Dans le groupe Facebook Ecrivaines du Cameroun, vous aurez le loisir de voir le formidable engagement de Jeanne Louise Djanga. Sortie de livres, événements autour des livres de femmes… elle n’hésite pas à en parler. Et un plus à cette initiative est la mise sur pied l’Union des écrivaines africaines par Cylia Lateb. Une belle manière de fédérer les efforts et les compétences de chacune, créant ainsi un réseau solidifié d’écrivaines africaines à travers le monde.
Qui dit écrivaine, dit livre, dit découverte, dit chaleur humaine… Pour faire la différence sur les promotions déjà en place, Amina Seck (Sénégal) et Pulchérie Abeme Nkoghe (Gabon) ont institué des salons littéraires pour valoriser les écrits de femmes. D’aucun penseront à un féminisme de haut grade, il convient de les rassurer sur le bien fondé d’un rassemblement de femmes autour de leurs livres, discutant de techniques d’écriture, de défis lorsqu’on est femmes (épouses, mères…) et écrivaines et d’autres sujets pour développer la scène littéraire. Vous pourrez alors assister, à loisir, au Salon International Féminin du Livre et des Arts du Gabon et au Salon du livre féminin de Dakar.

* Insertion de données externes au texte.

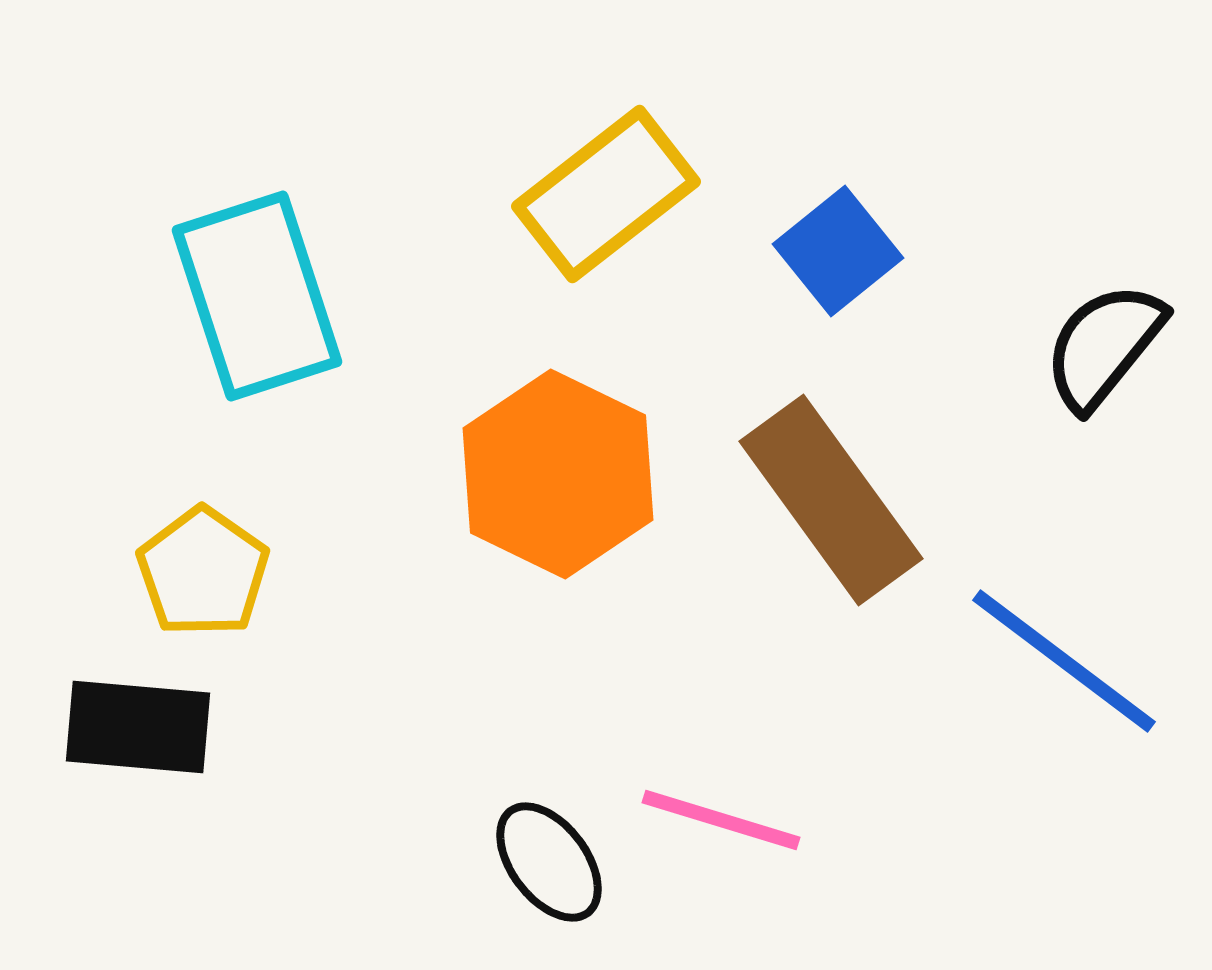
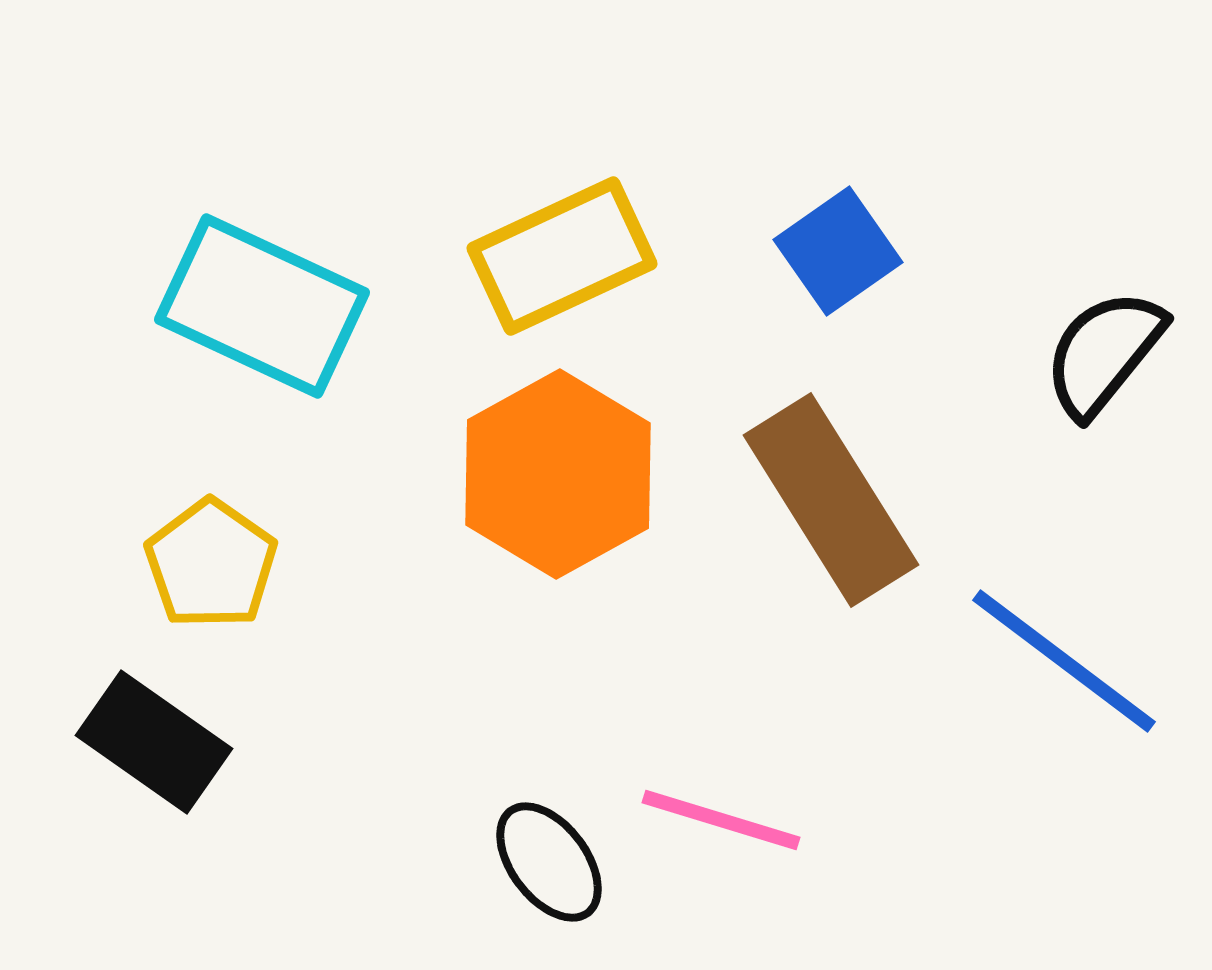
yellow rectangle: moved 44 px left, 62 px down; rotated 13 degrees clockwise
blue square: rotated 4 degrees clockwise
cyan rectangle: moved 5 px right, 10 px down; rotated 47 degrees counterclockwise
black semicircle: moved 7 px down
orange hexagon: rotated 5 degrees clockwise
brown rectangle: rotated 4 degrees clockwise
yellow pentagon: moved 8 px right, 8 px up
black rectangle: moved 16 px right, 15 px down; rotated 30 degrees clockwise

En Afrique, on déplore le manque de bibliothèques, surtout des bibliothèques avec des fonds africains. Edwige DRO l’a compris et a décidé de mettre sa pierre à l’édifice : elle a mis sur pied 1949 à Yopougon (Abidjan, Côte d’Ivoire). Il s’agit d’une bibliothèque dont le fond est constitué uniquement de livres de femmes d’Afrique et du monde noir.
Planter la graine comme Carmen Toudonou, créer des réseaux comme Jeanne Louise DJANGA et Cylia LATEB, organiser des salons comme Amina SECK et Pulcherie ABEME, investir et s’investir pour la mise sur pied d’une bibliothèque spécialisée, autant d’actions qui valorisent la femme, ses actions et ses projets en littérature. Des actions à féliciter et à encourager.
Cette journée est aussi l’occasion pour nous de féliciter et remercier toutes ces personnes et associations qui se démarquent et qui donnent du leur pour le développement de l’Afrique ; l’autonomisation, le bien-être, l’éducation de la femme africaine. De manière non exhaustive : Djaïli Amadou Amal, Association des Femmes Entrepreneures du Cameroun, Rafdel, Andaal, Griote, L’orchidée Moulengui, LaDika, Régine Nadège Ekodo Ndjoana, Arielle Dnoutcheu, Yémélé Rosine, Armelle Touko, Nadine C. Mekougoum, Nadine Gérard, Carine Andela, Cynthia Nikeze, Christelle Noah DG, Danielle Eyango Ecrivaine et la liste est loin d’être exhaustive.
Nous adressons spécialement nos encouragements à Rose Dede KOUEVI. Vivement une tenue saine du Salon international féminin du livre de Ouagadougou. Des fois, les échecs sont un carburant de bonne qualité.